At the turn of the new millennium, Sean Kavanagh was doing his best to make ends meet, eking out a living as a general contractor in the Lake of the Woods region.
He’d tried his hand at a number of careers, but didn’t find his true calling until 2001, when his wife suggested he let his nose for news lead him to more suitable employment.
“She said, ’You’re the only contractor on the lake who reads three newspapers a day, has the radio constantly tuned to the news station, and can’t wait to come home and watch the six o’clock news every night — maybe that’s where you should be directing your energy,’” Kavanagh recalls.
When the couple moved back home, Kavanagh applied for Red River College’s Creative Communications program, with an eye on entering the field of journalism as soon as he could. Within months, he was reading news reports on a local radio station, and — following work placements with the CBC — appearing on both radio and TV.

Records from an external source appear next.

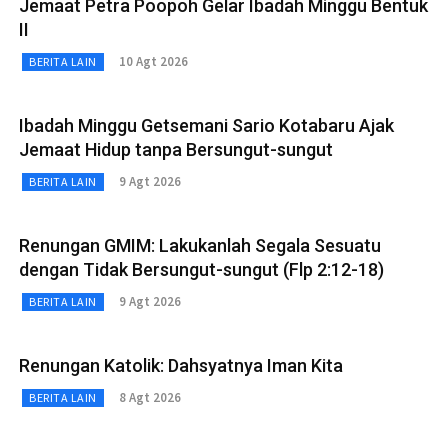
Jemaat Petra Poopoh Gelar Ibadah Minggu Bentuk
II
10 Agt 2026
BERITA LAIN
Ibadah Minggu Getsemani Sario Kotabaru Ajak
Jemaat Hidup tanpa Bersungut-sungut
9 Agt 2026
BERITA LAIN
Renungan GMIM: Lakukanlah Segala Sesuatu
dengan Tidak Bersungut-sungut (Flp 2:12-18)
9 Agt 2026
BERITA LAIN
Renungan Katolik: Dahsyatnya Iman Kita
8 Agt 2026
BERITA LAIN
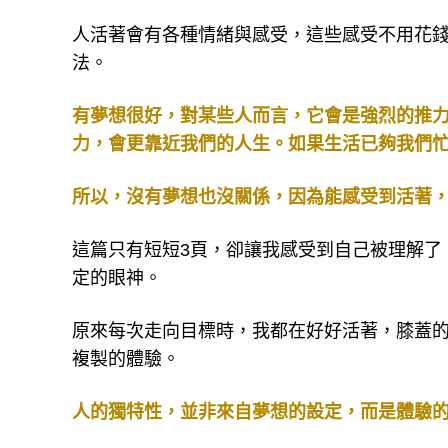
人活著會有各種情緒與感受，這些感受不用花
法。
有夢想很好，對某些人而言，它會是強烈的推
力，會更靠近我們的人生。如果生活已夠我們
所以，沒有夢想也沒關係，因為能感受到活著
這篇只有短短3頁，卻讓我感受到自己被理解了
定的眼神。
原來每次走向目標時，我都在好好活著，膝蓋
複製的體驗。
人的獨特性，並非來自夢想的設定，而是體驗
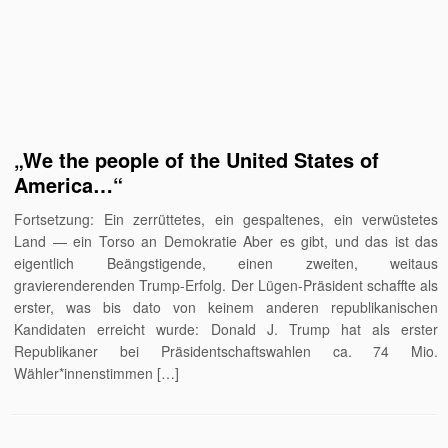
„We the people of the United States of
America…“
Fortsetzung: Ein zerrüttetes, ein gespaltenes, ein verwüstetes
Land — ein Torso an Demokratie Aber es gibt, und das ist das
eigentlich Beängstigende, einen zweiten, weitaus
gravierenderenden Trump-Erfolg. Der Lügen-Präsident schaffte als
erster, was bis dato von keinem anderen republikanischen
Kandidaten erreicht wurde: Donald J. Trump hat als erster
Republikaner bei Präsidentschaftswahlen ca. 74 Mio.
Wähler*innenstimmen […]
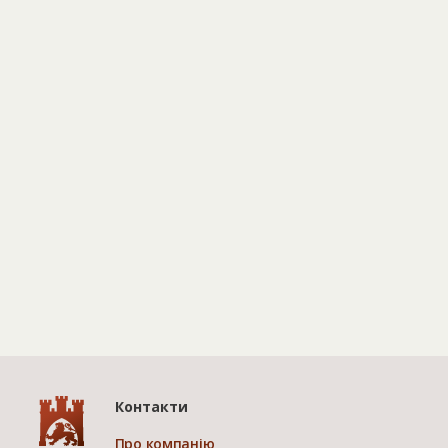
Контакти
Про компанію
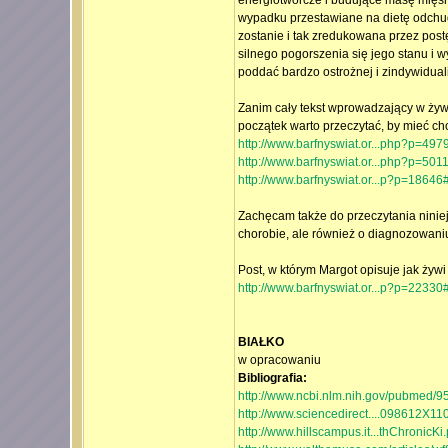
energiotwórcze i budujące masę mięś
wypadku przestawiane na dietę odchud
zostanie i tak zredukowana przez post
silnego pogorszenia się jego stanu i 
poddać bardzo ostrożnej i zindywiduali
Zanim cały tekst wprowadzający w żyw
początek warto przeczytać, by mieć ch
http://www.barfnyswiat.or...php?p=49
http://www.barfnyswiat.or...php?p=50
http://www.barfnyswiat.or...p?p=1864
Zachęcam także do przeczytania niniejs
chorobie, ale również o diagnozowaniu
Post, w którym Margot opisuje jak żyw
http://www.barfnyswiat.or...p?p=2233
BIAŁKO
w opracowaniu
Bibliografia:
http://www.ncbi.nlm.nih.gov/pubmed/
http://www.sciencedirect....098612X1
http://www.hillscampus.it...thChronicKi.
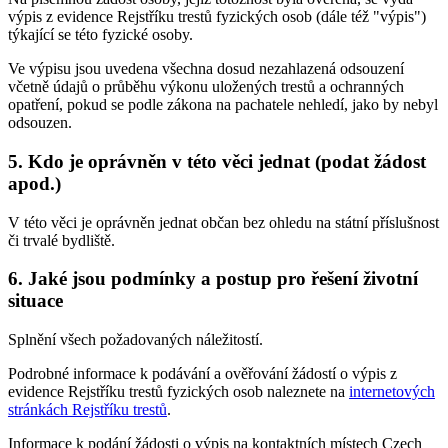
výpis z evidence Rejstříku trestů fyzických osob (dále též "výpis")
týkající se této fyzické osoby.
Ve výpisu jsou uvedena všechna dosud nezahlazená odsouzení
včetně údajů o průběhu výkonu uložených trestů a ochranných
opatření, pokud se podle zákona na pachatele nehledí, jako by nebyl
odsouzen.
5.
Kdo je oprávněn v této věci jednat (podat žádost
apod.)
V této věci je oprávněn jednat občan bez ohledu na státní příslušnost
či trvalé bydliště.
6.
Jaké jsou podmínky a postup pro řešení životní
situace
Splnění všech požadovaných náležitostí.
Podrobné informace k podávání a ověřování žádostí o výpis z
evidence Rejstříku trestů fyzických osob naleznete na
internetových
stránkách Rejstříku trestů
.
Informace k podání žádosti o výpis na kontaktních místech Czech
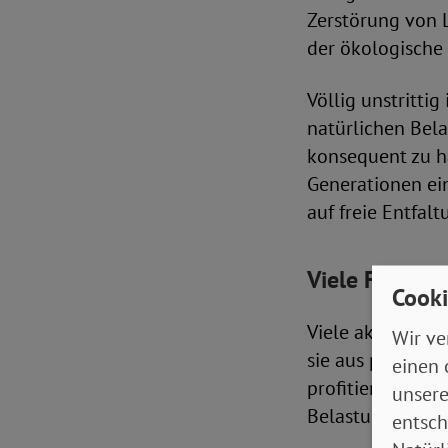
Zerstörung von 
der ökologische
Völlig unstritti
natürlichen Bela
konsequent zu h
Generationen ei
auf freie Entfal
Viele Förderi
Cooki
Viele aktuelle 
Wir ve
sie aus politis
einen 
profitieren häuf
unsere
Belastungen erf
entsch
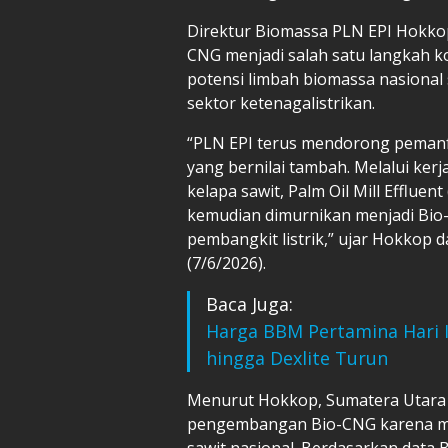
Direktur Biomassa PLN EPI Hokk
CNG menjadi salah satu langkah 
potensi limbah biomassa nasional
sektor ketenagalistrikan.
“PLN EPI terus mendorong pemanf
yang bernilai tambah. Melalui ker
kelapa sawit, Palm Oil Mill Efflue
kemudian dimurnikan menjadi Bi
pembangkit listrik,” ujar Hokkop 
(7/6/2026).
Baca Juga:
Harga BBM Pertamina Hari In
hingga Dexlite Turun
Menurut Hokkop, Sumatera Utara m
pengembangan Bio-CNG karena mer
sawit nasional. Berdasarkan data B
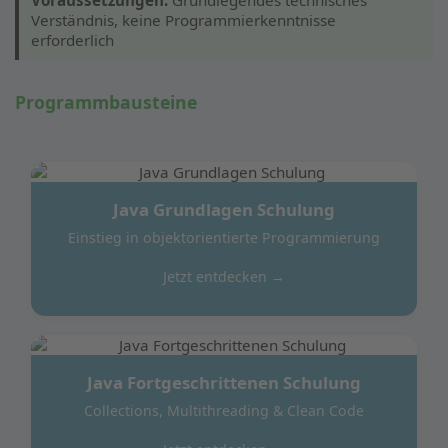
Voraussetzungen:
Grundlegendes technisches
Verständnis, keine Programmierkenntnisse
erforderlich
Programmbausteine
Java Grundlagen Schulung
Einstieg in objektorientierte Programmierung
Jetzt entdecken →
Java Fortgeschrittenen Schulung
Collections, Multithreading & Clean Code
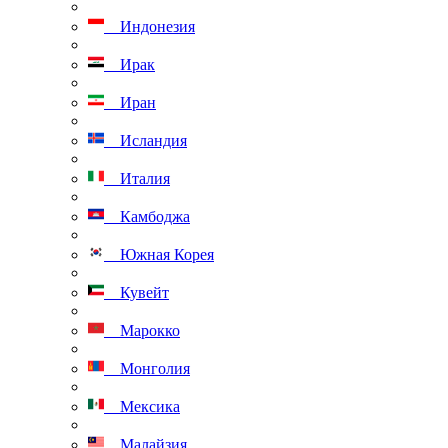
Индонезия
Ирак
Иран
Исландия
Италия
Камбоджа
Южная Корея
Кувейт
Марокко
Монголия
Мексика
Малайзия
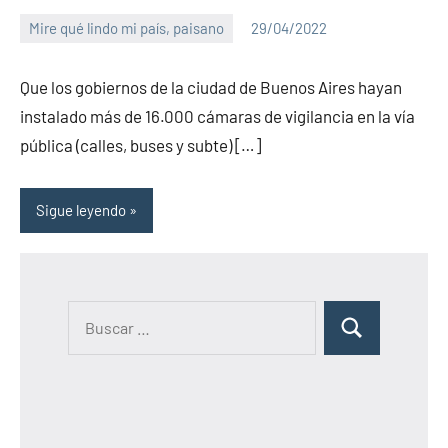
Mire qué lindo mi país, paisano
29/04/2022
PuroChamuyo
2
comentarios
Que los gobiernos de la ciudad de Buenos Aires hayan
instalado más de 16.000 cámaras de vigilancia en la vía
pública (calles, buses y subte) […]
Sigue leyendo
B
B
u
u
s
s
c
c
a
a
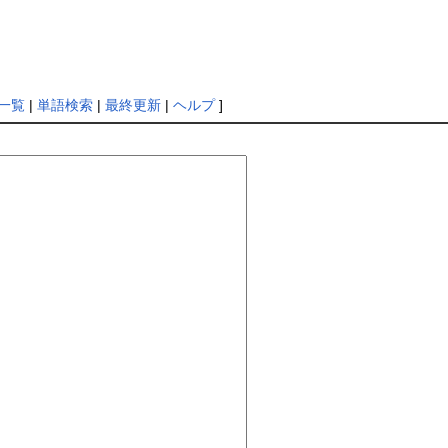
一覧
|
単語検索
|
最終更新
|
ヘルプ
]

Though his passion for news gave him a bit of an edge, Kavanagh admits the program’s rapid pace took some getting used to, though it served him well once he began making his first forays into the field.
“CreComm is wonderful in many regards, but especially because they recreate the atmosphere that exists in professional life,” says Kavanagh, who’s now a TV and radio reporter for CBC News Winnipeg.
“In journalism, everything is very deadline-driven. My biggest recollection of the program was it did a great job of making you feel under pressure to perform, and to hand everything in on time … Your assignments really approximate the kind of assignments you’d get as a news reporter, and the same is true of the advertising and public relations streams.”
These days, Kavanagh covers all manner of stories — from politics to crime, disaster scenarios to “good news” pieces. He’s involved in all aspects of production — from pounding the pavement in search of interviews, to writing scripts and voicing and editing finished pieces.
Not surprisingly, Kavanagh describes journalism as a highly-competitive industry, one in which practitioners are striving constantly to come up with new stories, as well as new means by which to tell them. But despite all the pressures and deadlines and stress, the vocation also offers a number of perks — like the ability to always be “tuned in” to what’s going on.
“As a reporter, you are so closely connected to the community,” says Kavanagh. “Whether it’s through your BlackBerry, or your contacts, or the news outlets you read every morning or watch or listen to every night — you really do feel like you’ve got the inside track on what’s going on. And that, to me, is immensely satisfying.”
As Kavanagh points out, the news industry is constantly changing, but he says the CreComm program does an incredible job of keeping in step with new advances in technology. Even better, the program’s broad scope (which covers not just journalism, but also advertising, P.R. and broadcasting) ensures that graduates have a wide-reaching support base once they’re out in the workforce.
“In this city, CreComm grads are like a mafia,” he says. “They’re everywhere, in every institution, from government to private sector to non-profit organizations. The CreComm diploma is like your entry-way to talking to somebody, because it’s a shared experience — so they’re more likely to look on you favourably.”